One of these ways if the sequestering of vehicles. When a Jewish Israeli breaks the law he is fined. There is no way a policeman would sequester your car because you crossed a red light, even if you put the lives of others at risk. When a Palestinian commits the slightest violation, bam! The car is gone, the tractor is sequestered, the truck is removed. Moreover, even if the Palestinian has not committed any violation, the confiscation will take place because he faces armed soldiers who have not the slightest knowledge of the law (perhaps it doesn’t really occupy their creative mind) and he cannot even explain and prove his innocence because they do not speak the same language. The woman-officer-commander says “I’m in charge here” and he is supposed to shut up, swallow his bile, knowing that tomorrow he will not be able to bring his children food nor his lambs water. He will not be able to deliver the fruit of his land, for woe be it if he tries to resist and stop them. “Attacking soldiers!” the Cossack will cry out.
This is what has been going on for the past week in the Palestinian Jordan Valley. In Bardala (an agricultural vehicle purchased lawfully from Israelis for whom it is too dated), in ‘Atuf (firing zone, in the heart of Area A!), in En Al Hilwa – dozens of tractors, vehicles and truck have been sequestered.
And this is what happened on Wednesday: 4 soldiers decided to confiscated two tractors that were parked within the compound of a Palestinian encampment. They were parked. Not moving, God forbid.
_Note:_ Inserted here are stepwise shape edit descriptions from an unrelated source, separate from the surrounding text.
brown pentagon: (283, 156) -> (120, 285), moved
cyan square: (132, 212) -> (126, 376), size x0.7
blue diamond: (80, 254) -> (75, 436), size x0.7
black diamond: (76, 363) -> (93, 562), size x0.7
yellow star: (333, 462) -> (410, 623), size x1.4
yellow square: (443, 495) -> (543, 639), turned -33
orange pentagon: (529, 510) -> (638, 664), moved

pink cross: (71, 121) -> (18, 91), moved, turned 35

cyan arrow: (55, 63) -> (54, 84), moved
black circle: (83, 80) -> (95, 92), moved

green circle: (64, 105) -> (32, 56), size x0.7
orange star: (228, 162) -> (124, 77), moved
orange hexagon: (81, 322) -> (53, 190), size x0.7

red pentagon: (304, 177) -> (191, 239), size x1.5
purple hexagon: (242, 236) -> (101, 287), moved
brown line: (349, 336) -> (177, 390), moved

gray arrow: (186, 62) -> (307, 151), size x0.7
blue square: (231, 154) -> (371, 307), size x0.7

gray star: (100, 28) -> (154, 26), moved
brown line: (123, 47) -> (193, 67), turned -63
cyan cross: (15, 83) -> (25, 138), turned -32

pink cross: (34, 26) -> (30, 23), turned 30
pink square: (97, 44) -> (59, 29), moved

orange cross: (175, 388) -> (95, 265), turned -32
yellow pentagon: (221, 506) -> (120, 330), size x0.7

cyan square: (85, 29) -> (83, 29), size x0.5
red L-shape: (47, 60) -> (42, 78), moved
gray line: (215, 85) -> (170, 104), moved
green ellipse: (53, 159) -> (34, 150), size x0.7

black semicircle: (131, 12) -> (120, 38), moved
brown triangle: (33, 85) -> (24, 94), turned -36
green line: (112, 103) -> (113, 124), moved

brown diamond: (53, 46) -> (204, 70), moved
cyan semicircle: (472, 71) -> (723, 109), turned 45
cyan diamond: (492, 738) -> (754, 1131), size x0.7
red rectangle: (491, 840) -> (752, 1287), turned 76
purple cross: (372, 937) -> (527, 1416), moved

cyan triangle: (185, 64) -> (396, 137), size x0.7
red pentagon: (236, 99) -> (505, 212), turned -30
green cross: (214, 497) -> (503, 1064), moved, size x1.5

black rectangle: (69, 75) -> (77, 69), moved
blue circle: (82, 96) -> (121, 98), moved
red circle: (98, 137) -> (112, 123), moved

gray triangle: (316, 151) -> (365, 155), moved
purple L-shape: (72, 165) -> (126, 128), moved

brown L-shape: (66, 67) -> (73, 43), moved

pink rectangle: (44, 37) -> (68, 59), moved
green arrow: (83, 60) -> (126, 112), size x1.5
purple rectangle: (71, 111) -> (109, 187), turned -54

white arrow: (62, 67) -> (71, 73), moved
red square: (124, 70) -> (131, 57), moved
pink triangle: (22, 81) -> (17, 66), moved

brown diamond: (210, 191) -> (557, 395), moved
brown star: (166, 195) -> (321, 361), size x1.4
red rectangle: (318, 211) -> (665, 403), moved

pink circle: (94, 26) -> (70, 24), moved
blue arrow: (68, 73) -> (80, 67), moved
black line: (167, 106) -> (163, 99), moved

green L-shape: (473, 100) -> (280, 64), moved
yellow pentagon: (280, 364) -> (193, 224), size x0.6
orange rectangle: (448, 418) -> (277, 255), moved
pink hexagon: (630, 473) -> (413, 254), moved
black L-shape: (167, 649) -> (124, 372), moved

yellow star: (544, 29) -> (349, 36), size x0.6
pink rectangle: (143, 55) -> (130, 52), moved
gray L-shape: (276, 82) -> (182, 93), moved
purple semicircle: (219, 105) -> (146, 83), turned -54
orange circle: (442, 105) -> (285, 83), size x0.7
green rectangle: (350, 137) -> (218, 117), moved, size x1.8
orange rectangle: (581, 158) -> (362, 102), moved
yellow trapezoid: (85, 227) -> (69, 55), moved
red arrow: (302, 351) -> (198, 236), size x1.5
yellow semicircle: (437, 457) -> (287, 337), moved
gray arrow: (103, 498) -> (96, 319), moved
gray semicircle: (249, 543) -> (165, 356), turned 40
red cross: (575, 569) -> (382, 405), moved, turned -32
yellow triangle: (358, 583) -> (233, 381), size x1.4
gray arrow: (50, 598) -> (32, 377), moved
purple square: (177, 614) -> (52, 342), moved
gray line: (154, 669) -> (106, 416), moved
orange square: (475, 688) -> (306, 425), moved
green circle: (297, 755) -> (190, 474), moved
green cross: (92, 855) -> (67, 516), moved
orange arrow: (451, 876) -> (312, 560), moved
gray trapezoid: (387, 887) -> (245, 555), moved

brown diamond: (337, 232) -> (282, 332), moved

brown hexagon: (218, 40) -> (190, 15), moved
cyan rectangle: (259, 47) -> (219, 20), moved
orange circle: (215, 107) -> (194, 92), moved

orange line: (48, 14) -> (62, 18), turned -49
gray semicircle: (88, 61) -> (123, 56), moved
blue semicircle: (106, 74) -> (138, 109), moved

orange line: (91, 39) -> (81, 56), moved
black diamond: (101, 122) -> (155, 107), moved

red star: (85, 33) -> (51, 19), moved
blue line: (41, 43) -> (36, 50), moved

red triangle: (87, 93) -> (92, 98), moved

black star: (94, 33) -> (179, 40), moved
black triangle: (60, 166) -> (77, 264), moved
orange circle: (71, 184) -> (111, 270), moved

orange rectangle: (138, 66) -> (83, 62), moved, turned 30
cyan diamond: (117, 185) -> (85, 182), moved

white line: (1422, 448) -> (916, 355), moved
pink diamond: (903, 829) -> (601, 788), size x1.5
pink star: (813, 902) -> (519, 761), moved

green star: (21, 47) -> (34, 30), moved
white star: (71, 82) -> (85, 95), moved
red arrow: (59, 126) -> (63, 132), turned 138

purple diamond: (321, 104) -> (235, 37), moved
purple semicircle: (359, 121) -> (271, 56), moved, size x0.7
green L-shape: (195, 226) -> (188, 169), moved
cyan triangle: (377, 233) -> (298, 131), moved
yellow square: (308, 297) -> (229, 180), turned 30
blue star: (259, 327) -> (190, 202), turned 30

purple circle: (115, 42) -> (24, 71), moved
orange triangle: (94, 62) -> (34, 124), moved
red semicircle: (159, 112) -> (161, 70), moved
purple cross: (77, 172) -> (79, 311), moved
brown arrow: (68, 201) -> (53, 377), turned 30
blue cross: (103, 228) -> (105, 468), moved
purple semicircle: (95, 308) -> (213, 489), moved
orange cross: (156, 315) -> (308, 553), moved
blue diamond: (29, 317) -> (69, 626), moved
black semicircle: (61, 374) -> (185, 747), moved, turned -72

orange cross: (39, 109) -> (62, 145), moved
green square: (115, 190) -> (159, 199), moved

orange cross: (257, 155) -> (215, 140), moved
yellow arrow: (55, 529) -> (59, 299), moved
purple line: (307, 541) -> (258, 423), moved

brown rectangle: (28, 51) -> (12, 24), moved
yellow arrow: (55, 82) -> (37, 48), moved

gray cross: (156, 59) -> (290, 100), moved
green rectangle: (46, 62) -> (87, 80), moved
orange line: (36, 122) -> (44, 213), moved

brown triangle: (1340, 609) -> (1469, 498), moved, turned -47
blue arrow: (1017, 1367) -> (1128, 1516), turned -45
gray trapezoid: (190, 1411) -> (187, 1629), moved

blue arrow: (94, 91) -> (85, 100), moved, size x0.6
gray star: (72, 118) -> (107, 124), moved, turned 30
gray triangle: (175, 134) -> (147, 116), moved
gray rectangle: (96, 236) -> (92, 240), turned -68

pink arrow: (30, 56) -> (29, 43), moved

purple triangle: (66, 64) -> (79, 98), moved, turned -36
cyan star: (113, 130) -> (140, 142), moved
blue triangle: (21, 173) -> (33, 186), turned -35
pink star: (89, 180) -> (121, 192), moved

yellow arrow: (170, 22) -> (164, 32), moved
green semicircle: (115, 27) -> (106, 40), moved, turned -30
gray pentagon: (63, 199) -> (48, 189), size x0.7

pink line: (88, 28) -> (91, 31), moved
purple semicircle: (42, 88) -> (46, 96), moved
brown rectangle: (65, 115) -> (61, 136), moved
Their license ran out two months ago because their owners cannot afford a new one. So the tractors were standing motionless in the yard. And a very old jalopy, too actually registered lawfully. The Palestinians explained, the soldiers did not understand them, and even after I translated, nothing changed for the soldiers are in charge, they are armed, strutting around with their rifles drawn, their finger on the trigger, spitting their orders over the Palestinians’ heads.
After 4 hours during which one of the Palestinians was shackled for trying to prevent his car from being towed away, deep into the night, after 20 soldiers and a more senior commander were alerted there, and after I summoned the police and had to sit on the front of the tractor in order to prevent its being taken away too, a short investigation showed there was absolutely no legal grounds for such confiscation – neither of the car nor of the tractors.
And had there been no Israeli women-activists present? The two tractors and the car would have been towed away. All the Palestinians’ protests and explanation would have fallen on deaf ears. And then the confiscation would last a month or two and the Palestinians would have to pay a steep fine (thousands of shekels) in order to release them. And who has the money to turn to an Israeli court of justice to prove there is no ground for this act, and anyway they have no chances in such a court anyway.
And thus one act of confiscation follows another, one fine after another, and a poor farmer whose entire livelihood rests on goat cheese finances the State of Israel out of the basic bread of his children. Until he finally sees the light and leaves – that is the cherished hope of occupiers.